Selon les données du Baromètre de la sclérose en plaques 2025 – rapporte l’article – près de 80 % des personnes gravement handicapées et environ la moitié des personnes souffrant d’un handicap modéré ont besoin de soins à domicile. « Dans de nombreux cas, c’est un membre de la famille qui s’en charge (39,7%) tandis que plus de la moitié intègrent l’aide à du personnel rémunéré. Seulement 17% peuvent compter sur les services publics », souligne Bandiera, soulignant que « les chiffres montrent que la charge des soins repose encore avant tout sur les familles ».
Il s’agit d’une charge non seulement émotionnelle, mais aussi économique. « Le coût moyen de l’aide versée directement par les familles est d’environ 1.560 euros par an, mais atteint 5 mille lorsque la personne souffre d’un handicap grave, et dépasse 11 mille euros pour les 10% des familles les plus exposées », explique le directeur de l’Aism. À cela s’ajoute la perte de productivité. « Un soignant sur cinq est obligé de quitter son emploi, beaucoup réduisent leurs horaires ou abandonnent des opportunités professionnelles – précise-t-il – Dans le cas de ceux qui assistent des personnes atteintes de SEP et de handicaps graves, cette perte dépasse les 10 mille euros par an ». Un impact qui s’ajoute à « l’effort pour tout concilier, la solitude, le manque de soutien psychologique et pédagogique. Un engagement épuisant, mais – souligne-t-il – né de l’amour ».
Dans ce scénario, l’Aism rappelle qu’elle est « également aux côtés des soignants depuis plus de 55 ans », reconnue comme partie intégrante des parcours de soins et d’inclusion. « La Charte des droits et l’Agenda Sclérose en Plaques 2025 le disent clairement : soutenir ceux qui en soignent est une priorité », remarque Bandiera. Parmi les projets actifs, le directeur cite « Aidants familiaux 2.0 », lancé par la Fondation Aism et financé avec 5 pour 1000, dans le but « d’approfondir la connaissance des besoins des aidants familiaux et d’offrir des réponses concrètes et ciblées », à travers un soutien psychologique, des formations et des outils opérationnels. Le programme comprend également le développement d’un « outil de dépistage innovant, capable d’identifier précisément les besoins spécifiques des soignants ».

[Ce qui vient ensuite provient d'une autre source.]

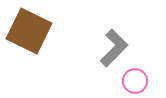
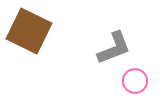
gray L-shape: rotated 24 degrees clockwise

Sur le plan institutionnel, l’association s’implique « dans les tables techniques promues par le Ministre du Handicap – poursuit Bandiera – et par le Ministre du Travail pour obtenir la reconnaissance légale de l’aidant », ainsi que dans les actions régionales pour valoriser son rôle dans les Pdta, parcours de soins diagnostiques et thérapeutiques. L’Aism promeut également des mesures concrètes telles que le travail agile, le temps partiel réversible et la reconnaissance des jeunes soignants, rapporte l’article.

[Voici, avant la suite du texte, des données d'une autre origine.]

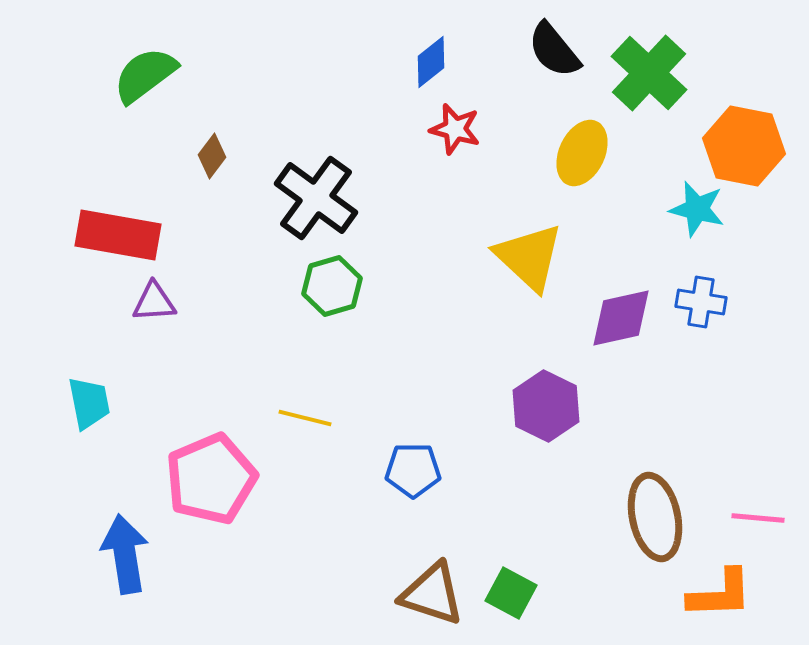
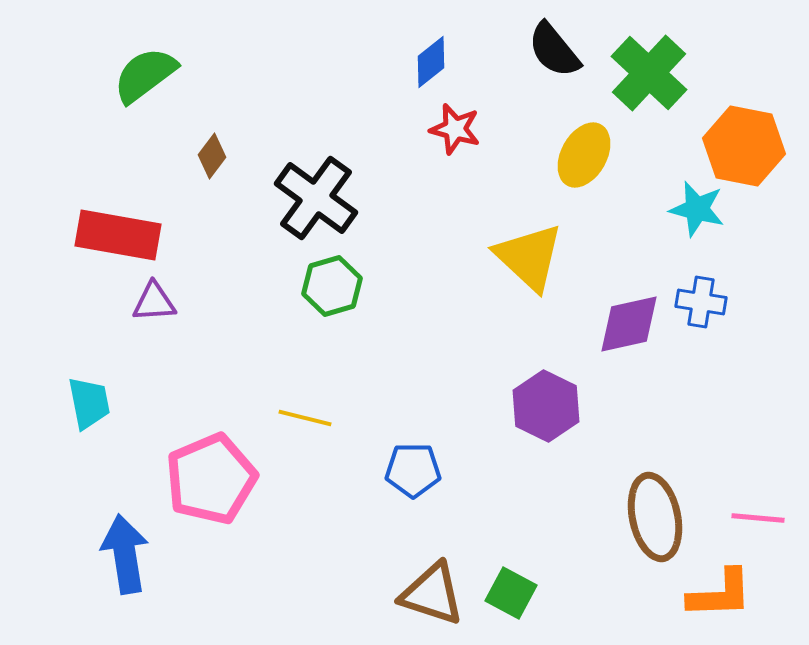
yellow ellipse: moved 2 px right, 2 px down; rotated 4 degrees clockwise
purple diamond: moved 8 px right, 6 px down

Cependant, la question réglementaire reste ouverte. L’absence d’un « cadre organique », observe Bandiera. Cela représente « un grand écart ». Pour cette raison, l’Aism, en collaboration avec Fish – Fédération italienne pour le dépassement des handicaps et d’autres partenaires, « continuera à s’efforcer d’arriver à un texte unique capable de garantir des droits et des protections de manière structurelle, stable et uniforme sur tout le territoire national ». À cet égard, pour l’Association, une loi nationale est nécessaire « pour reconnaître et valoriser véritablement le rôle de l’aidant, en l’impliquant dans l’évaluation multidimensionnelle et la définition du budget du projet ». L’article complet se trouve sur livinglikeyou.com/it.